First of all, I simply don't have as much money as I used to. I recently moved to Brooklyn (hence the dearth of updates) and I'm living on my own without a steady cache of money I can go to to purchase new albums for the first time in my life(which is not to say that I mooched off my parents, but having a job while living at home leaves one with a fair amount of disposable income). For those of you asking "why should that be any obstacle?" you should know that my stance on free downloading is that I only find it permissible when the artist has given their explicit permission or the release has been out of print/will remain out of print for a considerable length of time. Also, it may sound strange to hear for those of you not familiar with both areas, but there isn't a record store anywhere in New York that I've been able to find that has both the breadth of selection and price range that Amoeba, my go-to record store back in California, used to have. The result is that even when I do manage to make it into one I usually can't find any metal, or if I can it's of the Converge/Isis/Agalloch variety, and more often than not at full retail price. Not that there's anything wrong with so-called "thinking-man's metal," as I count albums from all of the above bands as some of my very favorites, but by God a man needs his meat and potatoes every once and a while and I'll be damned if I've seen nary an Immolation or even a Megadeth CD the entire time I've been here.
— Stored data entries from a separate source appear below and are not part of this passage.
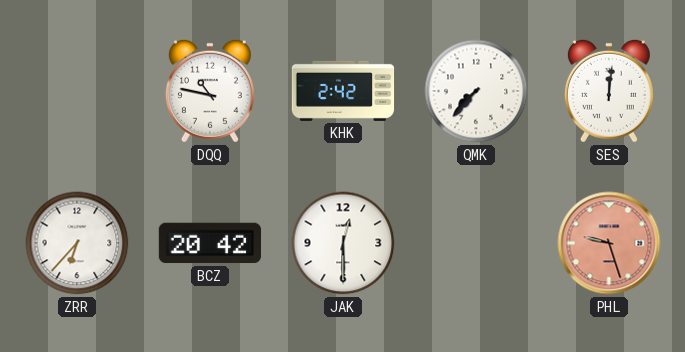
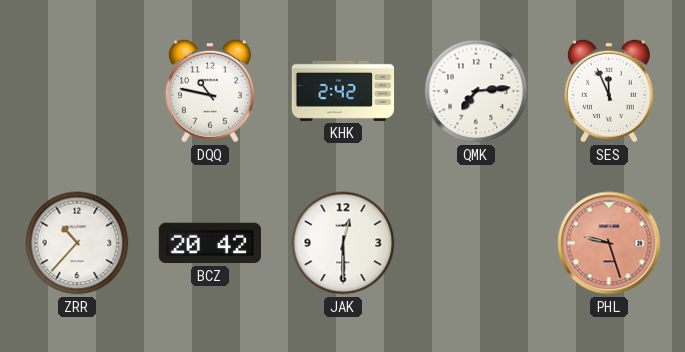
QMK: 7:37 -> 7:14
SES: 12:01 -> 11:56
ZRR: 6:37 -> 10:37
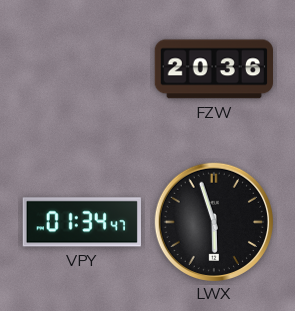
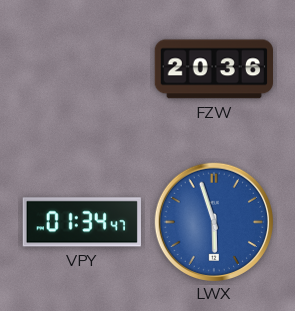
LWX dial: black -> blue
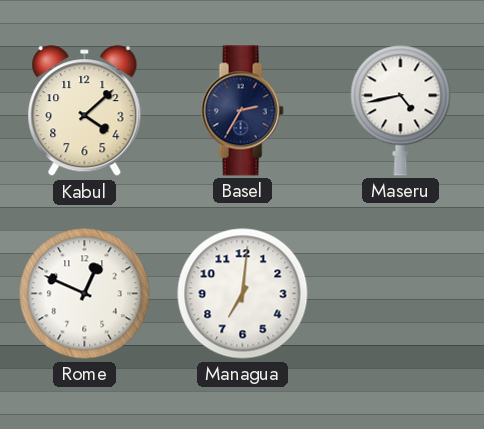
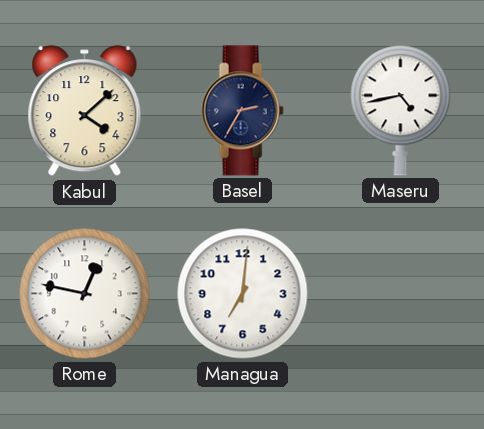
Rome: 12:49 -> 12:47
The second reason is closely tied to the first, and that is that, as stated, I don't have very much money anymore, and other genres of music-namely hip-hop and electronic-are particularly tuned to the interests of budget-minded, college-age students these days, with some fantastic new mixtape being released every week and a slew of MP3s coming out every single day. They're both genres that, by nature, foster a sense that music should be not only readily available to, but creatable by, the average man and so to some degree it makes sense that they would be able to so easily eclipse their contemporaries in terms of available, cost-effective music. 
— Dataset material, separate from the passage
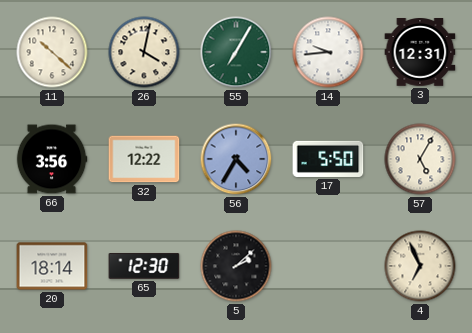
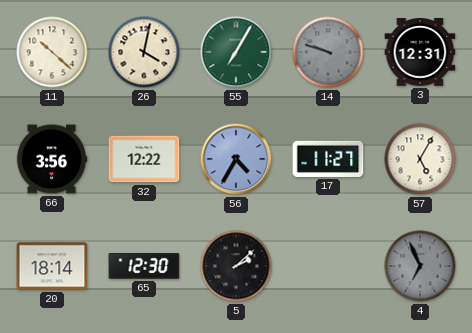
14: 9:44 -> 9:48
14 dial: white -> grey
17: 5:50 -> 11:27
4 dial: cream -> grey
That stated, it's not so much that I don't have the time for metal anymore as much as the resources. I'd certainly be devoting as much time to it as I do to hip-hop and electronic music if metal had some sort of equivalent to the mixtape or the gratis single, but for whatever reason-maybe due to the effort needed to create it, maybe due to its status as an already niche, generally unpopular genre of music-metal doesn't lend itself as easily to being cheap and easily attainable as the previously mentioned other genres. Sites like MetalSucks and Decibel will occasionally offer a free album stream but good Lord, I don't want to listen to metal while sitting in front of my computer. I listen to it when I'm walking around, exercising, bringing things to bear in the dead of night. Even the greatest metal album isn't going to inspire what it should while wafting out of my laptop speakers at 128kbps. 

It may seem unfair to ask a genre, particularly one that needs as much support from its fans as it does to thrive, to essentially give me something for nothing, but as a ravenous consumer of music of all different genres, metal's relative lack of availability in the 2010s has or more or less knocked my attention away from it. The sad truth is that today's listener needs music placed in front of them in a way that much of the metal industry and creative community has been unwilling or unable to do. Maybe it's a situation that has more to do with my individual listening habits than any kind of seriously widespread problem, but for someone with as wide a palate as mine, more and more I find my appetite being sated elsewhere. I believe that metal has the ability to not only keep up with but elevate music culture from an artistic position; whether it'll be able to do so from a distribution position remains dubious and, to my mind, worrying.